BEGIN
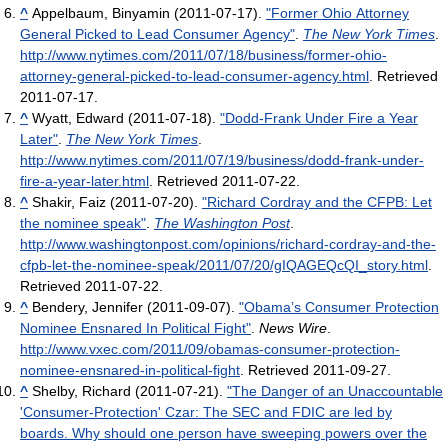
^
Appelbaum, Binyamin (2011-07-17).
"Former Ohio Attorney
General Picked to Lead Consumer Agency"
.
The New York Times
.
http://www.nytimes.com/2011/07/18/business/former-ohio-
attorney-general-picked-to-lead-consumer-agency.html
. Retrieved
2011-07-17
.
^
Wyatt, Edward (2011-07-18).
"Dodd-Frank Under Fire a Year
Later"
.
The New York Times
.
http://www.nytimes.com/2011/07/19/business/dodd-frank-under-
fire-a-year-later.html
. Retrieved 2011-07-22
.
^
Shakir, Faiz (2011-07-20).
"Richard Cordray and the CFPB: Let
the nominee speak"
.
The Washington Post
.
http://www.washingtonpost.com/opinions/richard-cordray-and-the-
cfpb-let-the-nominee-speak/2011/07/20/gIQAGEQcQI_story.html
.
Retrieved 2011-07-22
.
^
Bendery, Jennifer (2011-09-07).
"Obama’s Consumer Protection
Nominee Ensnared In Political Fight"
.
News Wire
.
http://www.vxec.com/2011/09/obamas-consumer-protection-
nominee-ensnared-in-political-fight
. Retrieved 2011-09-27
.
^
Shelby, Richard (2011-07-21).
"The Danger of an Unaccountable
'Consumer-Protection' Czar: The SEC and FDIC are led by
boards. Why should one person have sweeping powers over the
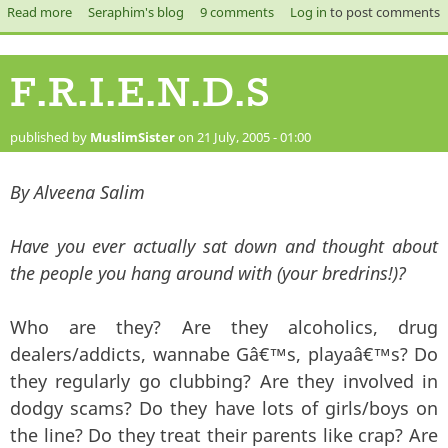
Read more
about How to Loose Friends and Alienate People.
Seraphim's blog
9 comments
Log in
to post comments
F.R.I.E.N.D.S
published by
MuslimSister
on 21 July, 2005 - 01:00
By Alveena Salim
Have you ever actually sat down and thought about
the people you hang around with (your bredrins!)?
Who are they? Are they alcoholics, drug
dealers/addicts, wannabe Gâ€™s, playaâ€™s? Do
they regularly go clubbing? Are they involved in
dodgy scams? Do they have lots of girls/boys on
the line? Do they treat their parents like crap? Are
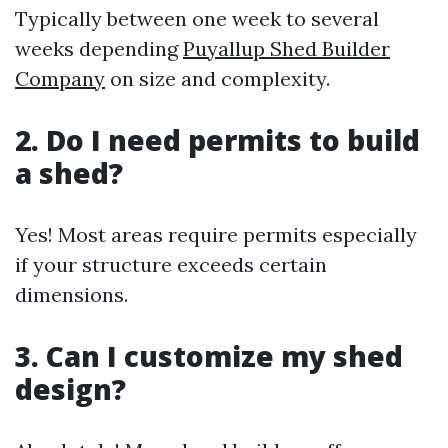
Typically between one week to several
weeks depending
Puyallup Shed Builder
Company
on size and complexity.
2. Do I need permits to build
a shed?
Yes! Most areas require permits especially
if your structure exceeds certain
dimensions.
3. Can I customize my shed
design?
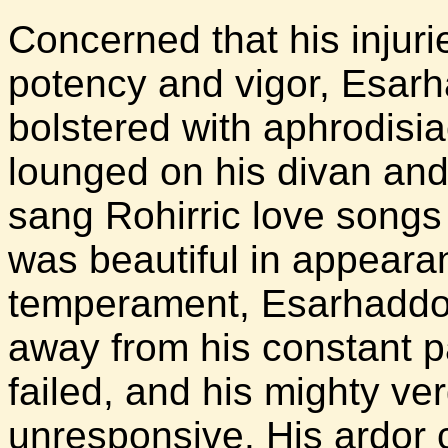
Concerned that his injurie
potency and vigor, Esar
bolstered with aphrodisi
lounged on his divan an
sang Rohirric love songs
was beautiful in appeara
temperament, Esarhaddon
away from his constant p
failed, and his mighty v
unresponsive. His ardor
END
### Work order
The total is all that is wanted here: please count the lines of the material that contain the word "they".

### Solution
4